PS: das nächste mal wären ein paar Argumente nicht schlecht damit es nicht in einen Monolog ausartet


----------



## Pu244 (4. August 2014)

Spinal schrieb:


> Aber warum hat man eine höhere Effizienz bei Intel Systemen?



Weil Intelsysteme im Leerlauf extrem effizient sind, AMD hat da was CPUs angeht noch Probleme. Früher hatten Grakas einen heute undenkbaren Leerlaufverbrauch von bis zu 60W - nur für das nichtstun, auch die CPUs haben den Strom zum Fenster rausgeschmissen. Heute ist man viel besser, mit dem richtigen Netzteil kann man Haswellsysteme erstellen die nur 10W im Leerlauf brauchen, Grakas die ohne Last über 20W ziehen sind dank der EU Energierichtline auch nicht gefragt, sodas heute auch eine gestandenes Zockersystem unter 40W ohne Last verbraucht. Das große Problem ist allerdings das 80+ unter 20% nur im Titaniumstandard (den meines Wissens im ATX Format nur ein 1500W Netzteil hat) mißt, deshalb herrscht da noch relativer Wildwuchs und Ineffizienz. Da man garnichtmehr über die 20% Auslastung im Leerlauf kommt sollte man die optimale Effizienz besser auf den Punkt der größten Alltagslast setzen und das ist eben das bei einem Zocker das Zocken.


----------



## Commander_Phalanx (4. August 2014)

Pu244 schrieb:


> Wow, du bist ja ein echtes Musterbeispiel für westliche Argumentationskultur


 


Pu244 schrieb:


> Generell bist du hier in einem Forum gelandet in dem die "niedrige Watt Religion" praktiziert wird, Abweichler sind nicht gerne gesehen.


 
Warum suchst du dir denn nicht ein arabisches/russisches Forum?
Dort wird es dir bestimmt besser gefallen.......


----------



## Pu244 (4. August 2014)

Commander_Phalanx schrieb:


> Warum suchst du dir denn nicht ein arabisches/russisches Forum?
> Dort wird es dir bestimmt besser gefallen.......


 
Was Netzteile betrifft könntest du durchaus recht haben, wenn du mal deine Klischees außen vor läßt wirst du erkennen das man dort durchaus über diverse Themen diskutieren kann es sollte nur eben nicht der Regierungsstil des Presidenten/Königs usw. sein. Das Problem ist ich kann weder Russisch noch Arabisch, ein Forum indem nicht jeder der anderer Meinung ist (ich finde es kindisch das manch einer Netzteile mit niedriger Leistung zur Religion erhoben hat) als Häretiker angefeindet wird tut es auch.


----------



## eXquisite (4. August 2014)

Wollt ihr es alle nicht schnallen? Netzteile kauft man alleine schon aus Sicherheitsgründen nicht zu groß!

Ich sage es nochmal!


----------



## MATRIX KILLER (4. August 2014)

Der Thread hier gerät außer Kontrolle. Lasst uns bitte beim Thema bleiben.


----------



## Pu244 (4. August 2014)

eXquisite schrieb:


> Wollt ihr es alle nicht schnallen? Netzteile kauft man alleine schon aus Sicherheitsgründen nicht zu groß!
> 
> Ich sage es nochmal!


 
Und warum hast du dann bitteschön ein 1000W Singlerailnetzteil ?!?

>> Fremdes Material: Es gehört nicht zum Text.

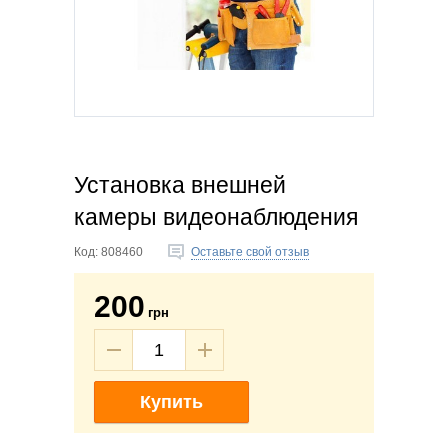
Установка внешней
камеры видеонаблюдения
Код:
808460
Оставьте свой отзыв
200
грн
Купить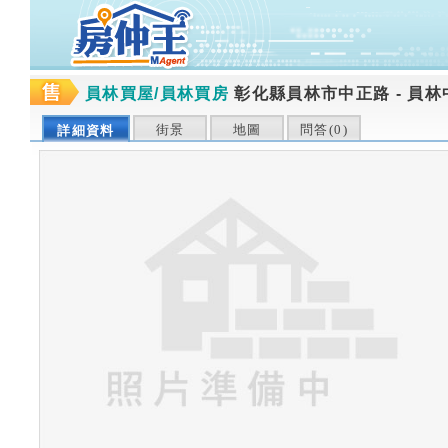
員林買屋/員林買房
彰化縣員林市中正路
-
員林
街景
地圖
問答(
0
)
詳細資料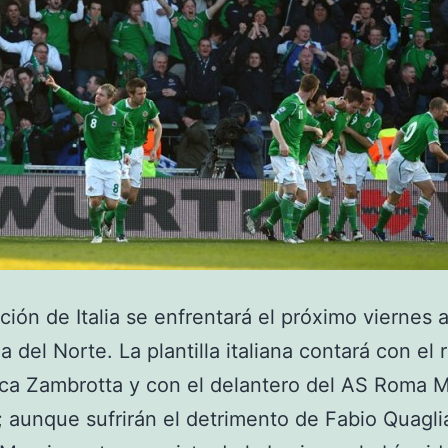
ción de Italia se enfrentará el próximo viernes 
a del Norte. La plantilla italiana contará con el
ca Zambrotta y con el delantero del AS Roma 
o; aunque sufrirán el detrimento de Fabio Quaglia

Ich komme mir irgendwie vor wie bei dem einen italienischen Priester der erst eine Schwulenorgie besucht hat und wenige Tage später übelst gegen Homosexuelle gehetzt hat, irgendwas passt da nicht zusammen.

Wer Angst vor zuviel Leistung hat soll eben ein anständiges Multirailnetzteil nehmen und gut ist es.



MATRIX KILLER schrieb:


> Der Thread hier gerät außer Kontrolle. Lasst uns bitte beim Thema bleiben.

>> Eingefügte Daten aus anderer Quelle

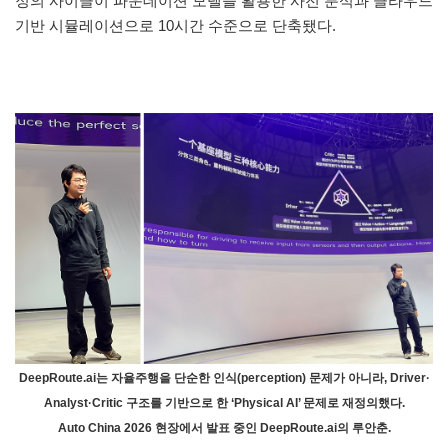
정의 사이클이 파운데이션 모델을 활용한 사전 분석과 클라우드
기반 시뮬레이션으로 10시간 수준으로 단축됐다.
DeepRoute.ai는 자율주행을 단순한 인식(perception) 문제가 아니라, Driver·
Analyst·Critic 구조를 기반으로 한 ‘Physical AI’ 문제로 재정의했다.
Auto China 2026 현장에서 발표 중인 DeepRoute.ai의 루안춘.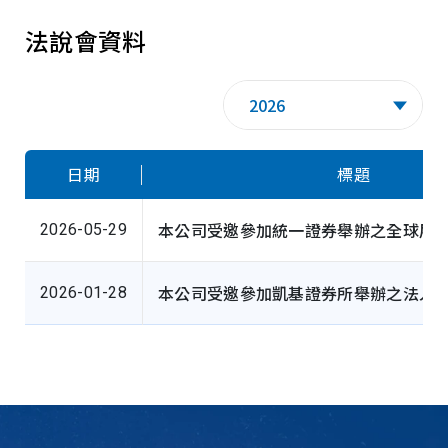
法說會資料
2026
日期
標題
本公司受邀參加統一證券舉辦之全球展
2026-05-29
本公司受邀參加凱基證券所舉辦之法人
2026-01-28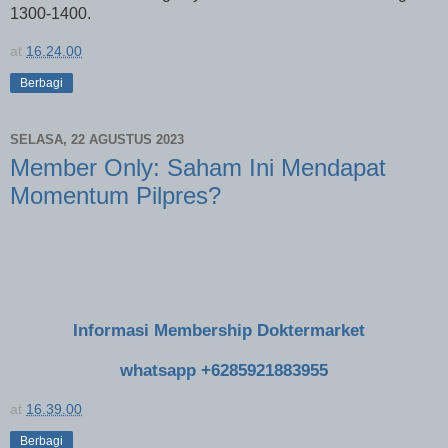
1300-1400.
at
16.24.00
Berbagi
SELASA, 22 AGUSTUS 2023
Member Only: Saham Ini Mendapat
Momentum Pilpres?
Informasi Membership Doktermarket
whatsapp +6285921883955
at
16.39.00
Berbagi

Gute Idee, das Thema war unter anderem überdimensionieren oder nicht, ich habe da schon einige Argumente für die Pro Seite genannt.


----------



## SpeCnaZ (4. August 2014)

Weil eX das Netzteil zum Benche  benutzt außerden ist die Platform deutlich besser als die von einem DPP 10.


----------



## eXquisite (4. August 2014)

> Und warum hast du dann bitteschön ein 1000W Singlerailnetzteil ?!?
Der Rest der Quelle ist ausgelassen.